My area is parallel computing, which studies the use of multiple processors to cooperatively solve problems. Parallelism can be used to solve problems faster, to solve larger problems or to solve problems more accurately. We are seeing a dramatic shift towards parallel computing and it will become essential in industry and science to remain competitive. I work on MPI middleware and in particular the problem of hiding communication latency. Exposing parallelism and latency tolerance go hand in hand and these two concepts are fundamental to portability and scalability of message-passing programs. Advances in networking has now made a "compute-anywhere" model attractive and my most recent work on MPI middleware has been on commodity networks using standardized transport protocols.
If you are interested in grad school and working with me in this area please make sure you submit your application for admission to graduate studies (see department website www.cs.ubc.ca). The usual time for admission is in December, applications are reviewed in the spring with offers going out at that time. If you are an undergraduate student interested in these topics come see me. I very open to single projects and group projects having to do with parallelism, cluster computing, and analytics.
FG-MPI is an ongoing project with Dr. H. Kamal, now at LUMS. .
a version of MPI that extends the MPICH2 middleware with added concurrency; making it possible to execute several MPI processors inside a single OS-process. The FG-MPI project builds upon prior expertise we had with the MPI middleware, namely the design of MPI middleware for the SCTP. SCTP is a new transport protocol with features that make it well-suited for MPI. More information about the FG-MPI project can be found in the following location. (read about our latest work on scaling to 100 Million MPI processes with FG-MPI here )
There are two main projects that are currently active.

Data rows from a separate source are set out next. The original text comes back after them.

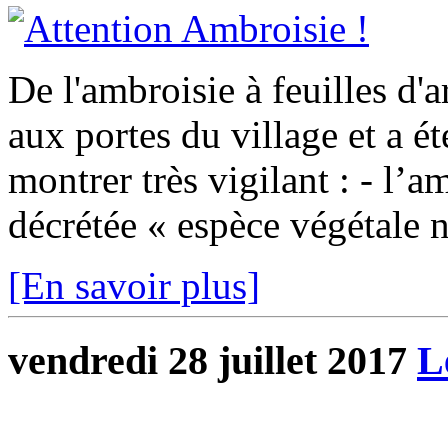
De l'ambroisie à feuilles d'a
aux portes du village et a ét
montrer très vigilant : - l’a
décrétée « espèce végétale nu
[En savoir plus]
vendredi 28 juillet 2017
L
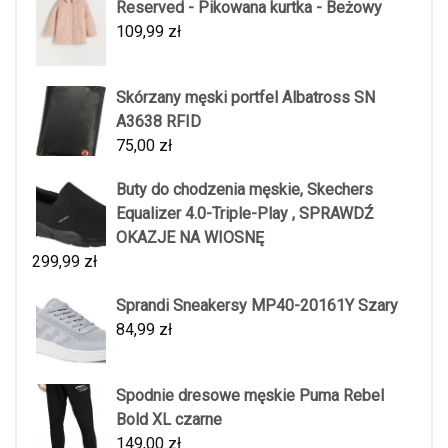
Reserved - Pikowana kurtka - Beżowy
109,99
zł
Skórzany męski portfel Albatross SN
A3638 RFID
75,00
zł
Buty do chodzenia męskie, Skechers
Equalizer 4.0-Triple-Play , SPRAWDŹ
OKAZJE NA WIOSNĘ
299,99
zł
Sprandi Sneakersy MP40-20161Y Szary
84,99
zł
Spodnie dresowe męskie Puma Rebel
Bold XL czarne
149,00
zł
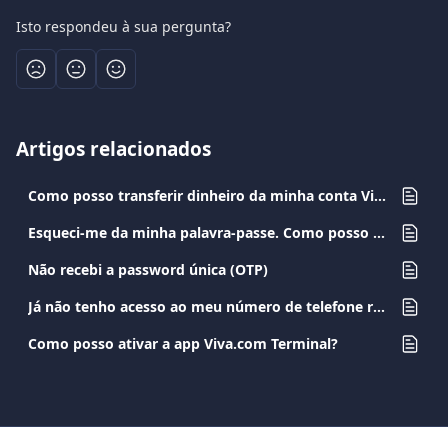
Isto respondeu à sua pergunta?
Artigos relacionados
Como posso transferir dinheiro da minha conta Viva.com para outra conta Viva.com?
Esqueci-me da minha palavra-passe. Como posso redefini-la?
Não recebi a password única (OTP)
Já não tenho acesso ao meu número de telefone registado. Como posso alterá-lo?
Como posso ativar a app Viva.com Terminal?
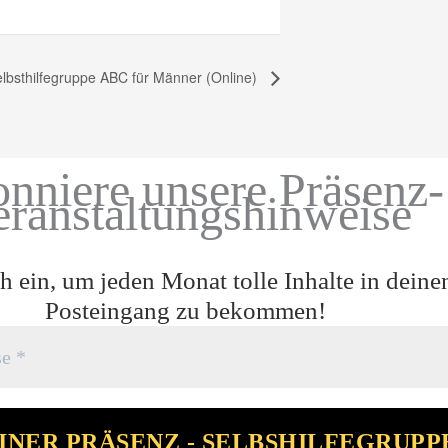
lbsthilfegruppe ABC für Männer (Online)
nniere unsere Präsenz-
eranstaltungshinweise
h ein, um jeden Monat tolle Inhalte in deine
Posteingang zu bekommen!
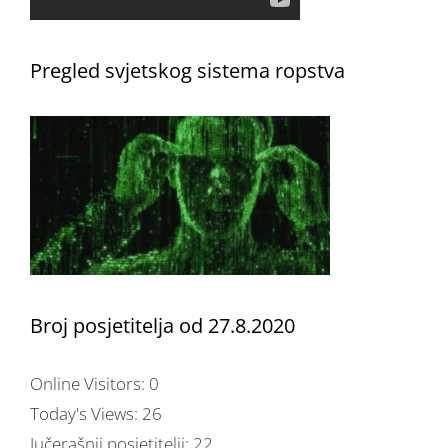
Pregled svjetskog sistema ropstva
Broj posjetitelja od 27.8.2020
Online Visitors:
0
Today's Views:
26
Jučerašnji posjetitelji:
22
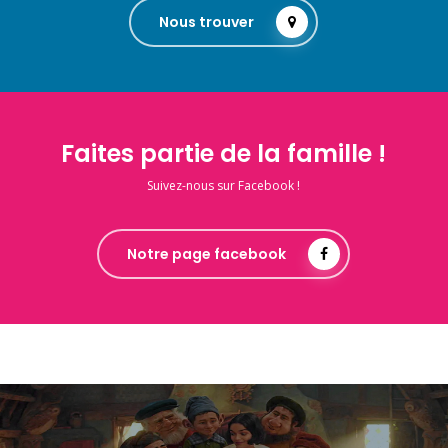
Nous trouver
Faites partie de la famille !
Suivez-nous sur Facebook !
Notre page facebook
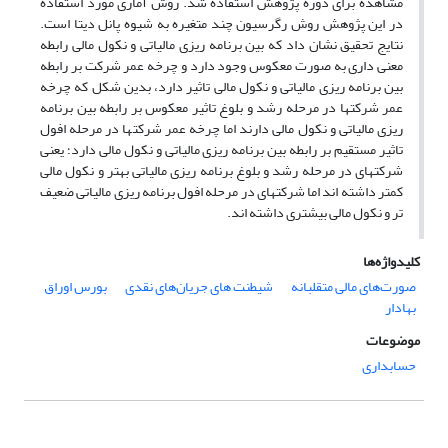
مشاهده برای دوره پژوهش استفاده شد. روش آماری مورد استفاده
در این پژوهش روش رگرسیون چند متغیره به شیوه پانل دیتا است.
نتایج تحقیق نشان داد که بین برنامه ریزی مالیاتی و نکول مالی رابطه
معنی داری به صورت معکوس وجود دارد و چرخه عمر شرکت بر رابطه
بین برنامه ریزی مالیاتی و نکول مالی تاثیر دارد، بدین شکل که چرخه
عمر شرکتها در مرحله رشد و بلوغ تاثیر معکوس بر رابطه بین برنامه
ریزی مالیاتی و نکول مالی دارند اما چرخه عمر شرکتها در مرحله افول
تاثیر مستقیم بر رابطه بین برنامه ریزی مالیاتی و نکول مالی دارد؛ یعنی
شرکتهای در مرحله رشد و بلوغ برنامه ریزی مالیاتی بهتر و نکول مالی
کمتر داشته اند اما شرکتهای در مرحله افول برنامه ریزی مالیاتی ضعیف
تر و نکول مالی بیشتری داشته اند.
کلیدواژه‌ها
صورت‌های مالی متقلبانه
شیطنت های جریان‌های نقدی
بورس اوراق
بهادار
موضوعات
حسابداری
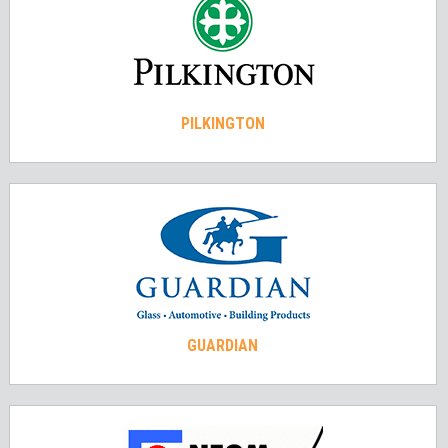
PILKINGTON
GUARDIAN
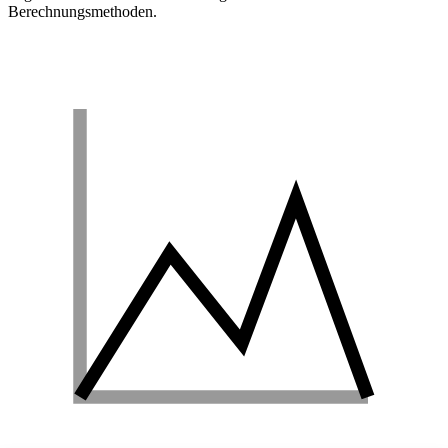
Berechnungsmethoden.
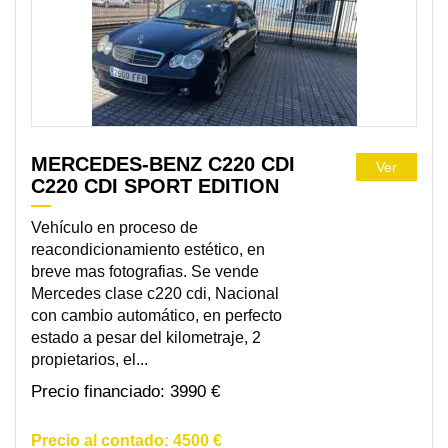
MERCEDES-BENZ C220 CDI
Ver
C220 CDI SPORT EDITION
Vehículo en proceso de
reacondicionamiento estético, en
breve mas fotografias. Se vende
Mercedes clase c220 cdi, Nacional
con cambio automático, en perfecto
estado a pesar del kilometraje, 2
propietarios, el...
3990 €
4500 €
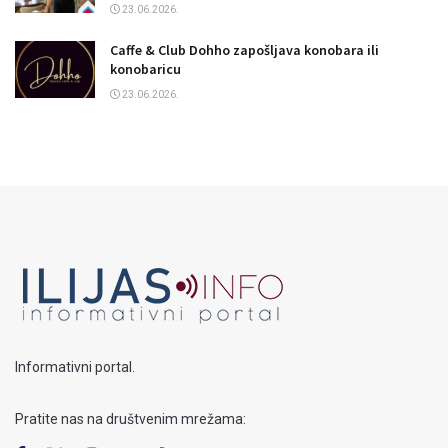
23.06.2026.
Caffe & Club Dohho zapošljava konobara ili
konobaricu
23.06.2026.
Informativni portal.
Pratite nas na društvenim mrežama:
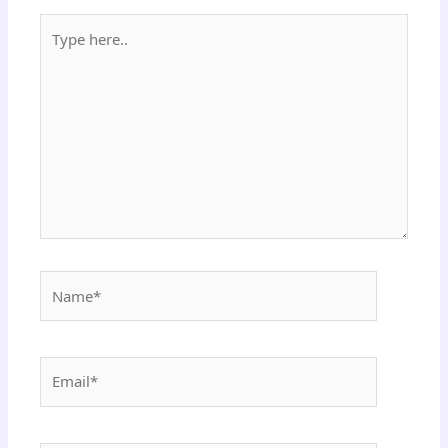
Type
here..
Name*
Email*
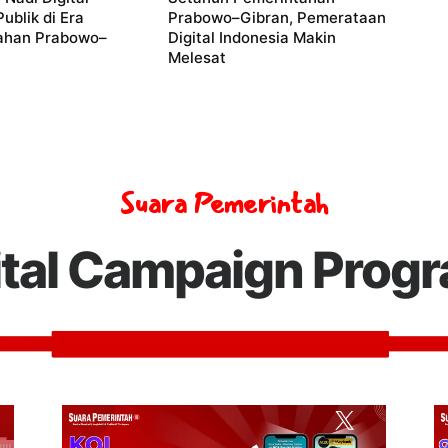
ublik di Era
Prabowo–Gibran, Pemerataan
ahan Prabowo–
Digital Indonesia Makin
Melesat
Suara Pemerintah
ital Campaign Prog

The first is the development of a parallel programming infrastructure to support interactive parallel data mining. This work is based on the premise that data mining is more effective when the user can participate in the discovery process and that the user must be part of the data mining loop to enable them to guide the process. However, data mining is both data and compute intensive and parallel computing, in particular cluster computing, is a useful tool to achieve the response times necessary to make this approach feasible. We have focused on three datamining activities: calculation of correlation matrices, datacube querying, and cluster analysis.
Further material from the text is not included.